How it is administered

Gemtuzumab ozogamicin is given as an intravenous (IV) infusion, meaning it is administered directly into a vein. It is supplied as a sterile, white to off-white powder that is reconstituted and diluted before use. The medication is dosed based on body surface area (mg/m²) and is given on specific days, depending on the treatment regimen (for example, Days 1, 4, and 7 for certain protocols). The infusion is typically administered over 2 hours and must be protected from light during administration.

How it works

Gemtuzumab ozogamicin is a type of targeted therapy known as an antibody-drug conjugate. It consists of an antibody that specifically binds to the CD33 antigen, which is commonly found on the surface of acute myeloid leukemia (AML) cells. Attached to this antibody is a potent chemotherapy agent called N-acetyl gamma calicheamicin.

When gemtuzumab ozogamicin binds to CD33-positive cells, the entire complex is taken into the cancer cell. Inside the cell, the chemotherapy component is released, causing breaks in the cell's DNA, which leads to cell cycle arrest and programmed cell death (apoptosis). This targeted approach helps to deliver the chemotherapy directly to the leukemia cells, potentially reducing damage to normal cells.

Who Should take it

Gemtuzumab ozogamicin is indicated for patients with CD33-positive acute myeloid leukemia (AML). It can be used in adults and children (as young as 1 month old) who have newly diagnosed AML, as well as in adults and children (2 years and older) with relapsed or refractory AML.

The medication may be used alone or in combination with other chemotherapy drugs, depending on the patient's specific situation and health status. It is important that the leukemia cells express the CD33 antigen, as the drug specifically targets this marker.

Who should not take it

Gemtuzumab ozogamicin should not be used in patients who have a known hypersensitivity or allergy to the active substance or any of its components. This includes patients who have experienced anaphylactic reactions to the medication in the past.

Additionally, it should be used with caution or avoided in patients with significant liver impairment, as the risk of severe liver toxicity (including veno-occlusive disease) is increased. Pregnant women should not use this medication due to the risk of harm to the unborn baby. Always inform your healthcare provider of your full medical history before starting treatment.

Commonly used with

Gemtuzumab ozogamicin is often used in combination with other chemotherapy drugs, particularly daunorubicin and cytarabine, for the treatment of newly diagnosed AML. The combination regimen is determined by the treating physician based on the patient's age, health status, and specific characteristics of the leukemia.

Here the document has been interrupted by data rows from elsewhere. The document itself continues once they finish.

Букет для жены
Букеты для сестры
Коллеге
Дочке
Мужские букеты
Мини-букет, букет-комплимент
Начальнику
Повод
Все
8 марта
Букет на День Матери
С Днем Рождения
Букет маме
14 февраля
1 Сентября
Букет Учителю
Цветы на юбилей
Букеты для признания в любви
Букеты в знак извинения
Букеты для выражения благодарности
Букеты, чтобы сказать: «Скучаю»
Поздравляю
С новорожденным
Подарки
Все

In some cases, it may be used as a single agent, especially in patients who are not able to tolerate intensive chemotherapy.

Commonly tested with

In clinical studies, gemtuzumab ozogamicin has been tested in combination with standard chemotherapy agents such as daunorubicin and cytarabine for newly diagnosed AML. It has also been studied as a single agent in patients with relapsed or refractory AML.

Additionally, it may be given as part of a treatment plan that includes supportive care medications to manage side effects, such as corticosteroids, acetaminophen, and antihistamines to prevent infusion-related reactions.